» **RECORDS FOR PROCESSING**:
* * * *

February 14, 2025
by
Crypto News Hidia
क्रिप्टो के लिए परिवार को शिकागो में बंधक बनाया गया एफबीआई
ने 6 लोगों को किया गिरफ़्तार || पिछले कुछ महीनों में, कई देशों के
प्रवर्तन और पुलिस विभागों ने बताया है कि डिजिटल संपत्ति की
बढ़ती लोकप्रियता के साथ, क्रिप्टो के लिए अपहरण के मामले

* * * *

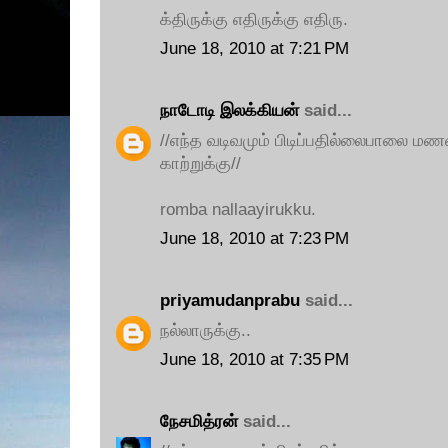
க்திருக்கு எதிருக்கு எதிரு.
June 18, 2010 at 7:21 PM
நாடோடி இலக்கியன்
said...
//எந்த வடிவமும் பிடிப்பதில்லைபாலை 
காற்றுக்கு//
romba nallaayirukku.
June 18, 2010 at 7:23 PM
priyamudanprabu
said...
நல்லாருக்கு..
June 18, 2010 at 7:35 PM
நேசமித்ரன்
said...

* * * *

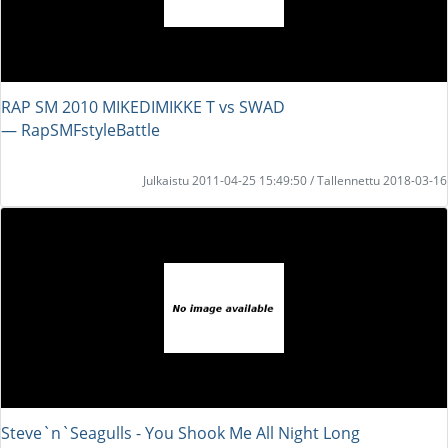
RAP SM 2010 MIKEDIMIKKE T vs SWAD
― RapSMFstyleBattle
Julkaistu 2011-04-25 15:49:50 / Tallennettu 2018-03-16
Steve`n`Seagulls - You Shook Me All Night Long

* * * *

Take the listing above and repeat exactly the lines from the one containing "February 14, 2025" through the one containing "बढ़ती लोकप्रियता के", both included.

» **SOLUTION TO THIS PROBLEM**:
February 14, 2025
by
Crypto News Hidia
क्रिप्टो के लिए परिवार को शिकागो में बंधक बनाया गया एफबीआई
ने 6 लोगों को किया गिरफ़्तार || पिछले कुछ महीनों में, कई देशों के
प्रवर्तन और पुलिस विभागों ने बताया है कि डिजिटल संपत्ति की
बढ़ती लोकप्रियता के साथ, क्रिप्टो के लिए अपहरण के मामले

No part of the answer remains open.